Makes sense, but I do think it will help to push this forward if there are specific use-cases. A couple angles I’m interested in personally:

  • coming in from the machine learning frameworks that use MLIR. these are all working towards the linalg dialect, and from there we can use upstream tools to massage the IR into a form that is suitable for this kind of analysis/transformation.
  • coming in from clang. specifically, i’m investigating Polygeist’s mlir-clang tool, and so far it seems quite good. i know others in the CIRCT community are involved in Polygeist, and it seems like a promising way to get to the affine level for those interested in the oldschool C-based route.

I think either way we already have existing tools that can produce actual IR at the level you care about, so I’m happy to be a source of use-cases as the need arises.

This is absolutely something I’ve been thinking about and would like to see! I like the idea of it being an operator interface. There’s a distinct possibility that I’ll need this information for an internal project I’m working on.

FYI: we’ve been thinking about have one or more dialects with ops to model device primitives DSPs, M20ks, etc. An op interface like this could be applied to all those “device” ops to great benefit.

I agree. I’ll look into Polygeist and how I’d schedule an affine.for operation next.

Great, and thanks for mentioning the existing attributes (you mean those in the msft dialect, right?)

In the meantime, I put together a proof-of-concept that schedules the operations inside a staticlogic.pipeline with dummy latencies:

Looking forward to your comments!

Nice discussion, thanks for sharing!

Coming a little late to the party here but some of us have (very) briefly discussed possible higher-level representations for delay. The objective would to bring out an explicit representation of pipelining and multi-buffering to the tensor-level with scf.for/yield and mix that with (tiled) named linalg ops on tensors. The rationale is that we have been quite happy with structured transformations that take advantage of SSA use-def chains + (very) late bufferization.

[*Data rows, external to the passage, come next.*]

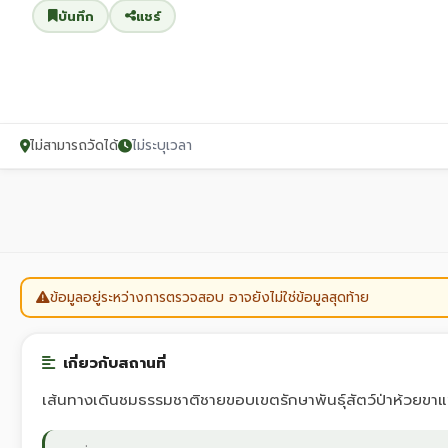
บันทึก
แชร์
ไม่สามารถวัดได้
ไม่ระบุเวลา
ข้อมูลอยู่ระหว่างการตรวจสอบ อาจยังไม่ใช่ข้อมูลสุดท้าย
เกี่ยวกับสถานที่
เส้นทางเดินชมธรรมชาติชายขอบเขตรักษาพันธุ์สัตว์ป่าห้วยขา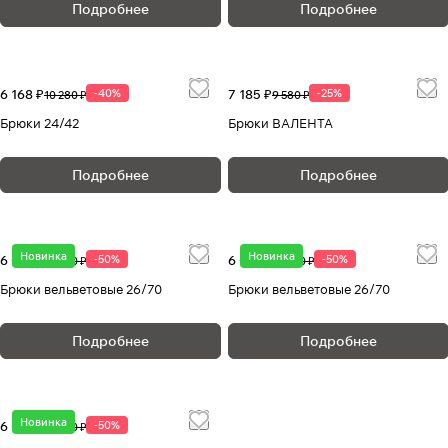
Подробнее
Подробнее
6 168 ₽
-40%
7 185 ₽
-25%
10 280 ₽
9 580 ₽
Брюки 24/42
Брюки ВАЛЕНТА
Подробнее
Подробнее
Новинка
Новинка
6 090 ₽
-50%
6 090 ₽
-50%
12 180 ₽
12 180 ₽
Брюки вельветовые 26/70
Брюки вельветовые 26/70
Подробнее
Подробнее
Новинка
6 090 ₽
-50%
12 180 ₽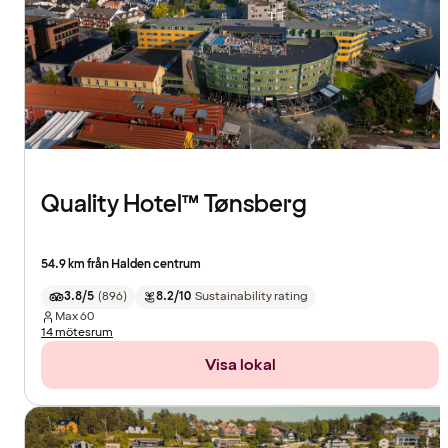
Quality Hotel™ Tønsberg
54.9 km från Halden centrum
3.8/5
(
896
)
8.2/10
Sustainability rating
Max
60
14 mötesrum
Visa lokal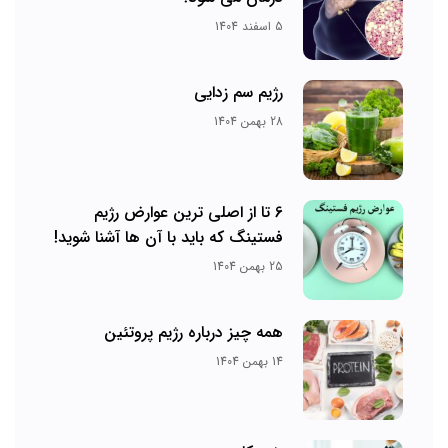
5 اسفند 1404
رژیم سم زدایی
28 بهمن 1404
6 تا از اصلی ترین عوارض رژیم
فستینگ که باید با آن ها آشنا شوید!
25 بهمن 1404
همه چیز درباره رژیم پروتئین
14 بهمن 1404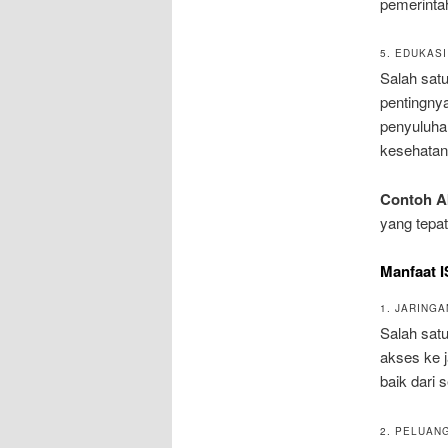
pemerinta
5. EDUKAS
Salah sat
pentingny
penyuluha
kesehatan
Contoh Ak
yang tepat
Manfaat I
1. JARING
Salah sat
akses ke j
baik dari 
2. PELUAN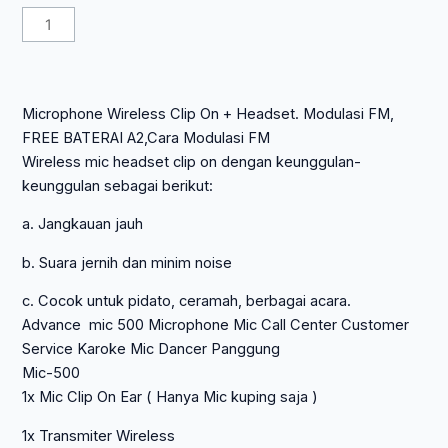
aslinya
saat
Kuantitas
adalah:
ini
Microphone
Rp 230.000.
adalah:
Advance
Rp 124.200.
MIC-
Microphone Wireless Clip On + Headset. Modulasi FM,
500
FREE BATERAI A2,Cara Modulasi FM
Mic
Wireless mic headset clip on dengan keunggulan-
Call
keunggulan sebagai berikut:
Center
Customer
a. Jangkauan jauh
Service
Clip
b. Suara jernih dan minim noise
On
c. Cocok untuk pidato, ceramah, berbagai acara.
Advance mic 500 Microphone Mic Call Center Customer
Service Karoke Mic Dancer Panggung
Mic-500
1x Mic Clip On Ear ( Hanya Mic kuping saja )
1x Transmiter Wireless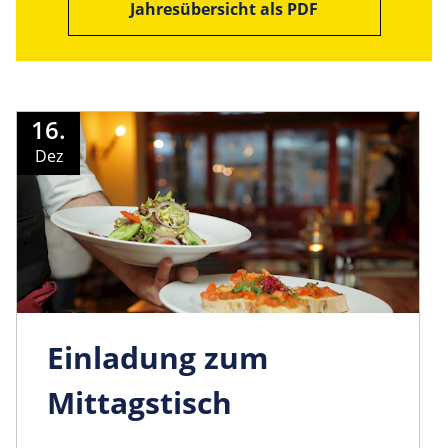
Jahresübersicht als PDF
16.
Dez
Einladung zum
Mittagstisch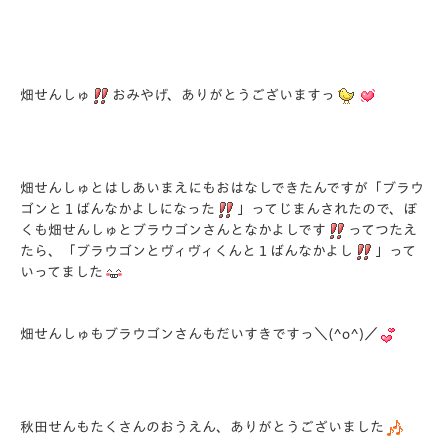
畑せんしゅ
おみやげ、ありがとうございますっ
畑せんしゅとはしあいまえにもおはなしできたんですが「ブラウ
ゴンと１ばんなかよしになった
」ってじまんされたので、ぼ
くも畑せんしゅとブラウゴンさんとなかよしです
ってつたえ
たら、「ブラウゴンとヴィヴィくんと１ばんなかよし
」って
いってました
畑せんしゅもブラウゴンさんもだいすきですっ＼(^o^)／
秋田せんもたくさんのおうえん、ありがとうございました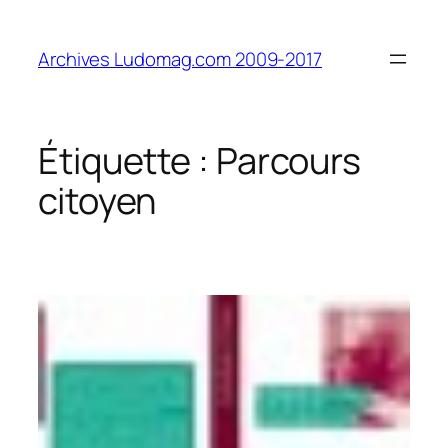
Aller
au
Archives Ludomag.com 2009-2017
contenu
Étiquette :
Parcours
citoyen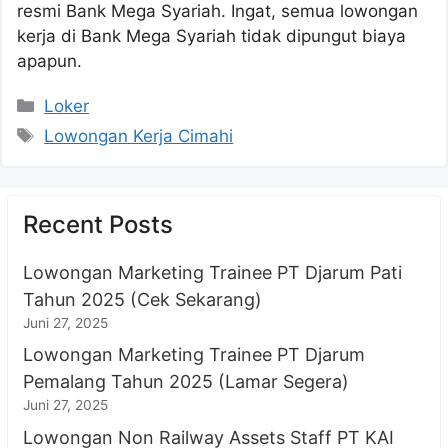
resmi Bank Mega Syariah. Ingat, semua lowongan
kerja di Bank Mega Syariah tidak dipungut biaya
apapun.
Kategori
Loker
Tag
Lowongan Kerja Cimahi
Recent Posts
Lowongan Marketing Trainee PT Djarum Pati
Tahun 2025 (Cek Sekarang)
Juni 27, 2025
Lowongan Marketing Trainee PT Djarum
Pemalang Tahun 2025 (Lamar Segera)
Juni 27, 2025
Lowongan Non Railway Assets Staff PT KAI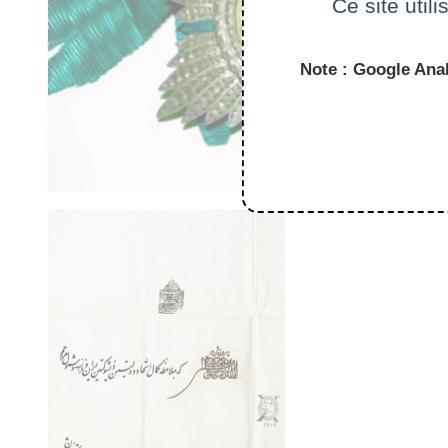
Ce site util
Note : Google Anal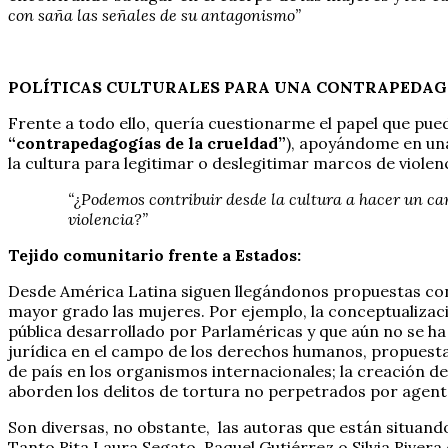
con saña las señales de su antagonismo”
POLÍTICAS CULTURALES PARA UNA CONTRAPEDAG
Frente a todo ello, quería cuestionarme el papel que puede
“contrapedagogías de la crueldad”
), apoyándome en un
la cultura para legitimar o deslegitimar marcos de violenc
“¿Podemos contribuir desde la cultura a hacer un ca
violencia?”
Tejido comunitario frente a Estados:
Desde América Latina siguen llegándonos propuestas conc
mayor grado las mujeres. Por ejemplo, la conceptualizac
pública desarrollado por Parlaméricas y que aún no se h
jurídica en el campo de los derechos humanos, propuesta
de país en los organismos internacionales; la creación 
aborden los delitos de tortura no perpetrados por agente
Son diversas, no obstante, las autoras que están situando
Tanto Rita Laura Segato, Raquel Gutiérrez o Silvia Rivera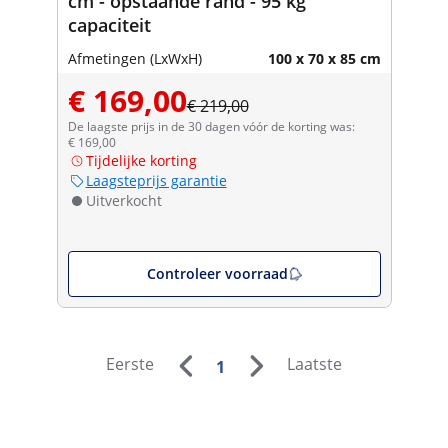
cm - opstaande rand - 95 kg
capaciteit
Afmetingen (LxWxH)
100 x 70 x 85 cm
€ 169,00
€ 219,00
De laagste prijs in de 30 dagen vóór de korting was:
€ 169,00
Tijdelijke korting
Laagsteprijs garantie
Uitverkocht
Controleer voorraad
Eerste
Laatste
1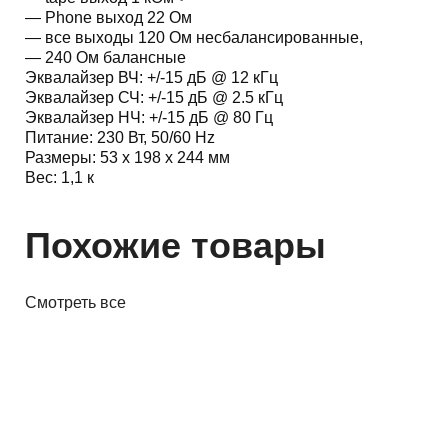
— Phone выход 22 Ом
— все выходы 120 Ом несбалансированные,
— 240 Ом балансные
Эквалайзер ВЧ: +/-15 дБ @ 12 кГц
Эквалайзер СЧ: +/-15 дБ @ 2.5 кГц
Эквалайзер НЧ: +/-15 дБ @ 80 Гц
Питание: 230 Вт, 50/60 Hz
Размеры: 53 х 198 х 244 мм
Вес: 1,1 к
Похожие товары
Смотреть все
PRO Аудио
DJ-контроллер Pioneer DJ DDJ-
FLX4
1 376,00 р.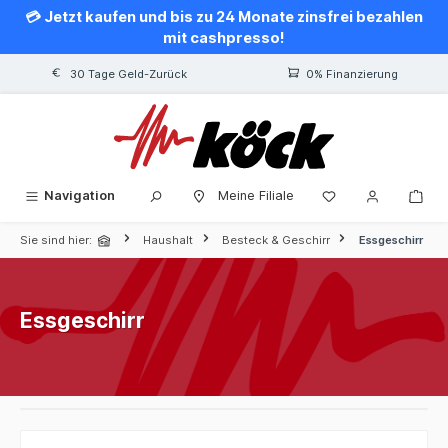
💳 Jetzt kaufen und bis zu 24 Monate zinsfrei bezahlen
alt springen
mit cashpresso!
30 Tage Geld-Zurück
0% Finanzierung
Navigation
Meine Filiale
Sie sind hier:
Haushalt
Besteck & Geschirr
Essgeschirr
Essgeschirr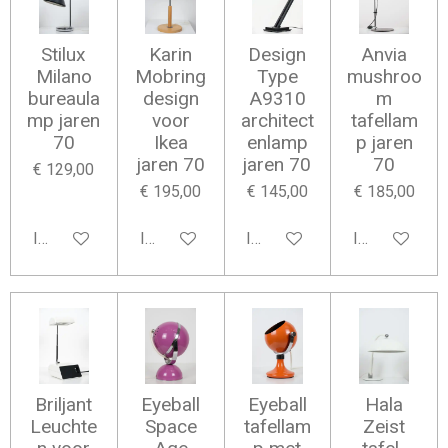
Stilux
Karin
Design
Anvia
Milano
Mobring
Type
mushroo
bureaula
design
A9310
m
mp jaren
voor
architect
tafellam
70
Ikea
enlamp
p jaren
jaren 70
jaren 70
70
€ 129,00
€ 195,00
€ 145,00
€ 185,00
In winkelwagen
In winkelwagen
In winkelwagen
In winkelwag
Briljant
Eyeball
Eyeball
Hala
Leuchte
Space
tafellam
Zeist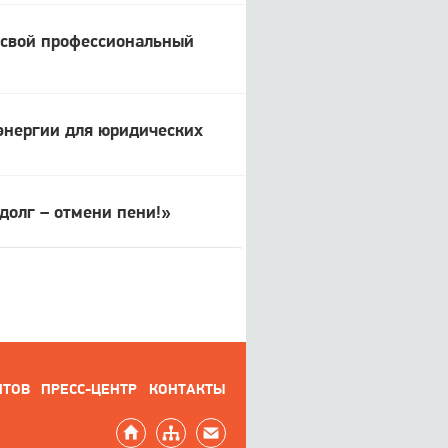
 свой профессиональный
оэнергии для юридических
долг – отмени пени!»
НТОВ
ПРЕСС-ЦЕНТР
КОНТАКТЫ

No concrete thoughts are formed on our end yet but I am wondering if you see opportunities for reusable infrastructure all the way up to the tensor level?

Thanks for weighing in @nicolasvasilache. I am definitely interested to see if we can share infrastructure at the tensor level. Right now, the only way to enter CIRCT is through the standard dialect’s CFG, but I am personally very interested in building up higher levels of abstraction that ultimately connect directly with all the great work being done on tensors.

As you say, this isn’t really a concrete thought, but for a loose example: I would love to use something like the linalg codegen strategy to implement something along the lines of AutoSA at the tensor level, and then drop down to generate a hardware description with CIRCT.